» WHAT TO DO: Extract, from the records beneath this instruction, each line that contains the word "процентные".

** DATASET EXCERPTS follows **

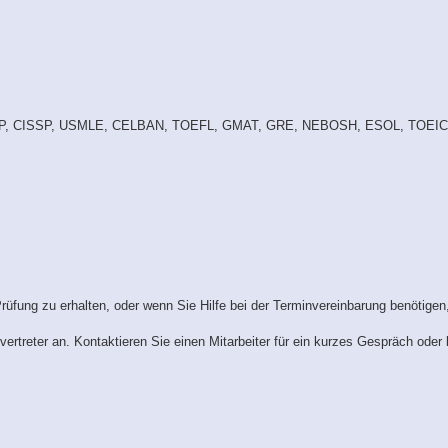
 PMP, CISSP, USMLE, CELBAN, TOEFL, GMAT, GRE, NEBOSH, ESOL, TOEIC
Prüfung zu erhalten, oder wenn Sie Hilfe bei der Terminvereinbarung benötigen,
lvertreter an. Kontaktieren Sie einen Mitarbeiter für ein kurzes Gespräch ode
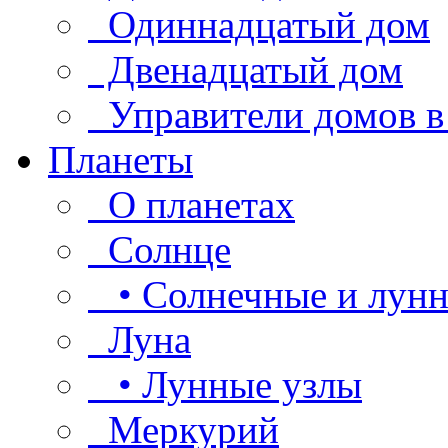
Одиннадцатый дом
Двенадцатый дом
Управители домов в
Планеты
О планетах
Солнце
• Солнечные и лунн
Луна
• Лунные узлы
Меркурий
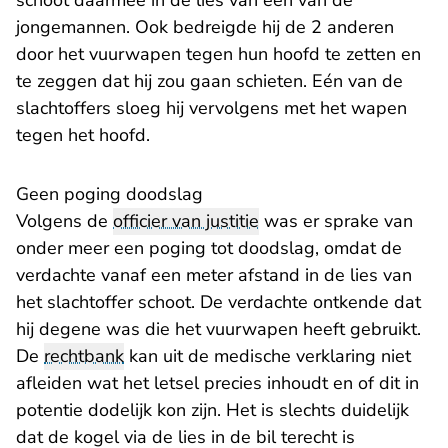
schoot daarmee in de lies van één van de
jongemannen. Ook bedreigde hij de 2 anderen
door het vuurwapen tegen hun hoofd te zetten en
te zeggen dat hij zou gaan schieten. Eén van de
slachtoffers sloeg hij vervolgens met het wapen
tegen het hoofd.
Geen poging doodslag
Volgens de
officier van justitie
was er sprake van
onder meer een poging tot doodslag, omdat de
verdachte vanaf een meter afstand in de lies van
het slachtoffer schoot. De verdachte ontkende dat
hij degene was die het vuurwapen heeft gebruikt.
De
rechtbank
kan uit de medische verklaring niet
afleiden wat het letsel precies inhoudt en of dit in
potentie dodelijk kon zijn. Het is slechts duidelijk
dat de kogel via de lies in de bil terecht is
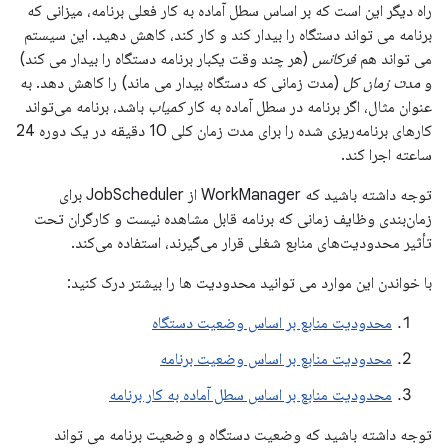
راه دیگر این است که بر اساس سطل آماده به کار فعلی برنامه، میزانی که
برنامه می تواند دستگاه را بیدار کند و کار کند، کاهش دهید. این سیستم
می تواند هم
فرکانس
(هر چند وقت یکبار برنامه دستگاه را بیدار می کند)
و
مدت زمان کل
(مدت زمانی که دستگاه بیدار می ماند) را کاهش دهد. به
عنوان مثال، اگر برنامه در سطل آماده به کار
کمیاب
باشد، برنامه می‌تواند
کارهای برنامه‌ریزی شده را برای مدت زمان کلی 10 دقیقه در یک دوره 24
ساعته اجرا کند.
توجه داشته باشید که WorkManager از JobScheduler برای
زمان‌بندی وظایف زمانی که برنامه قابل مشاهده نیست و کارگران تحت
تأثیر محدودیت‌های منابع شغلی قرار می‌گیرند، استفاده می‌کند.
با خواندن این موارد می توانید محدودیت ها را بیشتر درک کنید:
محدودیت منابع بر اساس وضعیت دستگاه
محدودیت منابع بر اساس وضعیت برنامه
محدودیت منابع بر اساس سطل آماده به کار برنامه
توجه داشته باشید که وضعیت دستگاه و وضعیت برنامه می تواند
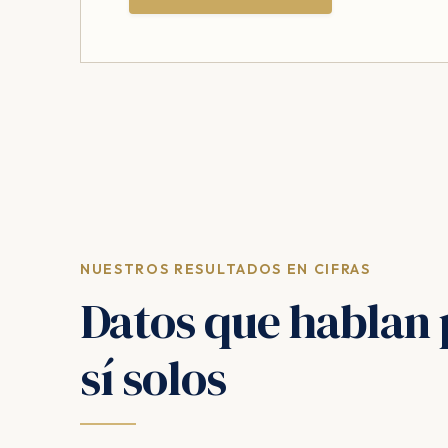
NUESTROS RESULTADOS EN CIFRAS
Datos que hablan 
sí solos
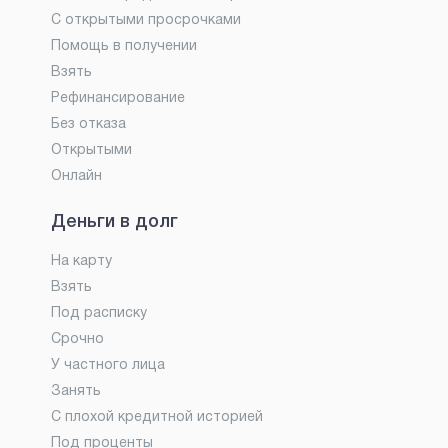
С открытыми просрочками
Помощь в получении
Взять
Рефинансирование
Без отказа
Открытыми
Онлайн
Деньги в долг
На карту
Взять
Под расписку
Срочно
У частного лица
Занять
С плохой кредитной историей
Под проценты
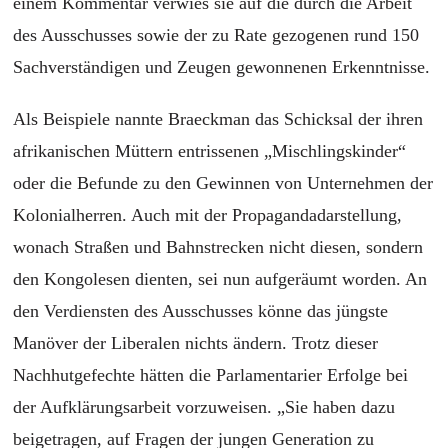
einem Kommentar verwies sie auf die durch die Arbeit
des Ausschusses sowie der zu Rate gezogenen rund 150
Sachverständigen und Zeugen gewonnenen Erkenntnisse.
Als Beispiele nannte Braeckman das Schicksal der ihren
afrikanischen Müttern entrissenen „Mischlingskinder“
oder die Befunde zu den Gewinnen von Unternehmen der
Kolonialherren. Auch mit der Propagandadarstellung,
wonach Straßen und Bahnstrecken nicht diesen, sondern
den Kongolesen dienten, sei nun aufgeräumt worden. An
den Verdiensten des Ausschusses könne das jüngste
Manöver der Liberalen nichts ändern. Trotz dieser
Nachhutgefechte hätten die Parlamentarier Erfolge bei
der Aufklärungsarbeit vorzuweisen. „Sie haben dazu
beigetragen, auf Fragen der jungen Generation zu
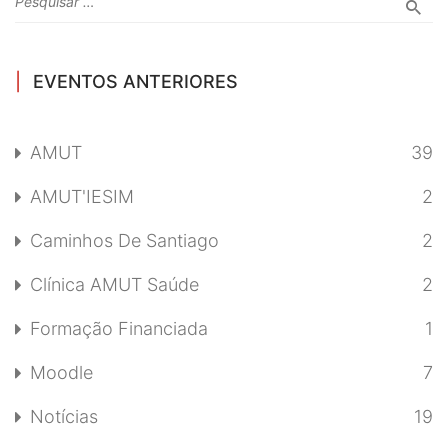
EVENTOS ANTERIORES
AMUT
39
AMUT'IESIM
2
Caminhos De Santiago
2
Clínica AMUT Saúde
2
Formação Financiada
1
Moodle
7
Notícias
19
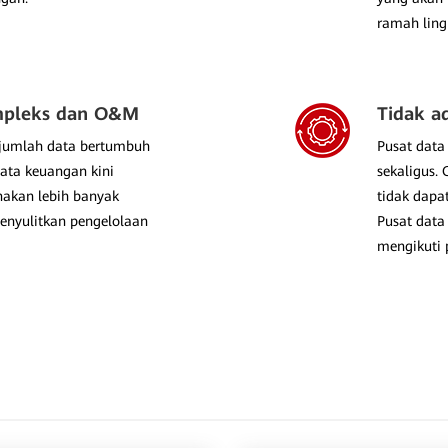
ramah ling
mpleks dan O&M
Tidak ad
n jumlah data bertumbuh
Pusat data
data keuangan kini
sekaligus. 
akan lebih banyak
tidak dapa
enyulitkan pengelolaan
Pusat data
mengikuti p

** End of DATASET EXCERPTS **
** DATASET EXCERPTS follows **

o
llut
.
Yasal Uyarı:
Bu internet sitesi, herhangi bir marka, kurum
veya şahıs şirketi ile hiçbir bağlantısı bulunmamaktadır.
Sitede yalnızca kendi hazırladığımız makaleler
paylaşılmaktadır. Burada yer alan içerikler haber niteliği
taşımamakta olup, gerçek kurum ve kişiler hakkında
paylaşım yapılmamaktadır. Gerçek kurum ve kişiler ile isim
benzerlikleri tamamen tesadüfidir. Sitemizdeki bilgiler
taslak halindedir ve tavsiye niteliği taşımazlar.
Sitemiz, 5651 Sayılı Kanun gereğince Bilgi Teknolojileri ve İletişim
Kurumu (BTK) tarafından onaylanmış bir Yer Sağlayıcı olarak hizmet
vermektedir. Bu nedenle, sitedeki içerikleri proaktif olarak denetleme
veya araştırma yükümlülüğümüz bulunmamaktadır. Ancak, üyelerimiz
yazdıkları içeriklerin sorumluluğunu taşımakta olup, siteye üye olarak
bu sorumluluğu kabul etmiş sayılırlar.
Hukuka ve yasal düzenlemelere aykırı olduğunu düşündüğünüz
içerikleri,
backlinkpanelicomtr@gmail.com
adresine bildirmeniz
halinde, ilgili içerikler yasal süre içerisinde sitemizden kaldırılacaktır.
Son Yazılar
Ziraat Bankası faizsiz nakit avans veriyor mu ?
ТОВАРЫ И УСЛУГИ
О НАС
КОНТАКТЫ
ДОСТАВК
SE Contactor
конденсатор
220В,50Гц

** End of DATASET EXCERPTS **
** DATASET EXCERPTS follows **

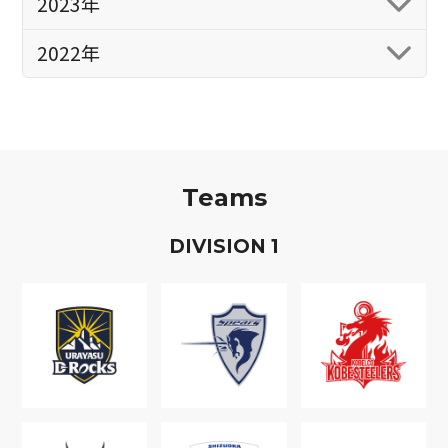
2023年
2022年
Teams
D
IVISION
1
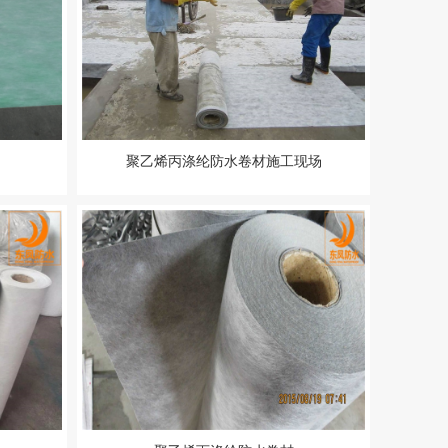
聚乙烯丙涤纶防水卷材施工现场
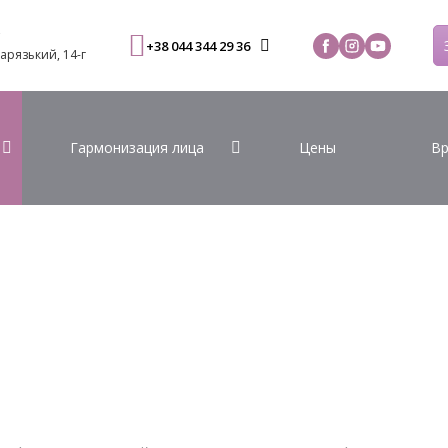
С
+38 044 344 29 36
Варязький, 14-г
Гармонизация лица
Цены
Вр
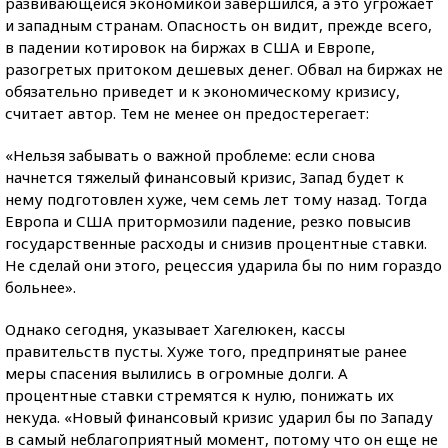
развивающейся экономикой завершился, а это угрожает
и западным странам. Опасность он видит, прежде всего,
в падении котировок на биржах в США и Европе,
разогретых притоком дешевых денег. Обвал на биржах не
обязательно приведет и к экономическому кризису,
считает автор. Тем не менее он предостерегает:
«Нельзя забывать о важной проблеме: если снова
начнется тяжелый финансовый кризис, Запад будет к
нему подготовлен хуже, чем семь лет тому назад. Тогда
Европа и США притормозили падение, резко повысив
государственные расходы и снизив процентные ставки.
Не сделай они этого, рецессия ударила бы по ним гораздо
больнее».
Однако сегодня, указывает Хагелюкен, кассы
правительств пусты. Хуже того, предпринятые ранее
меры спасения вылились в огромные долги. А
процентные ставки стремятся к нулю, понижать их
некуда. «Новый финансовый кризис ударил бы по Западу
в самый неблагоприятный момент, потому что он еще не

** End of DATASET EXCERPTS **

» EXERCISE RESULT:
государственные расходы и снизив процентные ставки.
процентные ставки стремятся к нулю, понижать их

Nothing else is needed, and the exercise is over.